Your Customer’s Opinion: Maximizing the Benefit of Reviews, Feedback and Testimonials

Your Customer’s Opinion: Maximizing the Benefit of Reviews, Feedback and Testimonials

 

Jack Moore and Bob Misita
Contributing Writers
LeadsNearby

How can you get the most value and benefit from your customer’s opinion? To understand that, you have to know the difference between reviews, feedback and testimonials.

All three start with a business providing a service to a customer. All three end with a customer providing their opinion about that service. But that’s where the similarities end.

Each offers a different value. Find out which one:

• Improves the customer service experience

• Convinces leads surfaced through advertising of your quality work

• Generates new leads by expanding your digital word-of-mouth marketing

Feedback

What is it? When business owners and managers want to verify that their employees in the field are doing well, they often prompt customers to provide their opinions, or feedback, in one of two ways:

1.   A simple question:

“How did we do?”

2.   A mechanism that measures the customer’s level of satisfaction:

“On a scale of 1-10, how did our team do?”

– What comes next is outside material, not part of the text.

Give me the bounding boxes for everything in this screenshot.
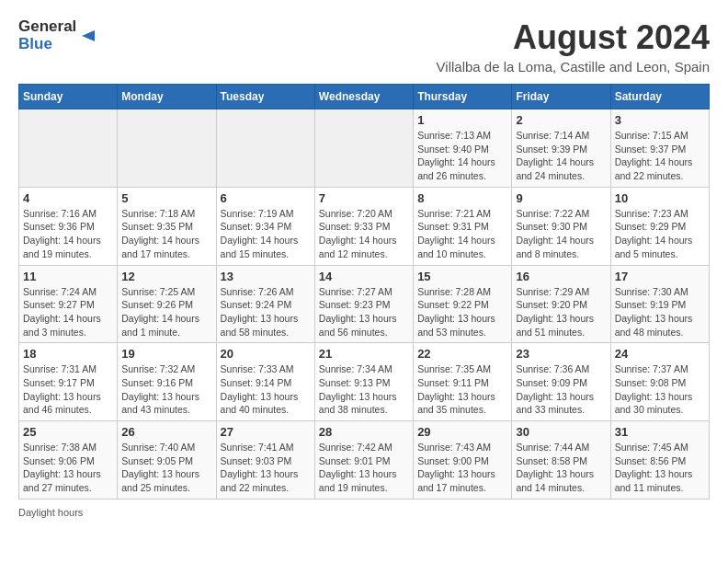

How is it used?  Businesses often use the information gathered to improve customer service through team training or re-training. Outside audiences do not see or benefit from this information.

How can I get the most out of feedback?  Embrace customer feedback as a way to continually improve your teams’ service.

Testimonials

What are they? While written testimonials are still around, they were more fashionable 10 years ago. Today, the advent of social media has created an entire market for audio and video testimonials.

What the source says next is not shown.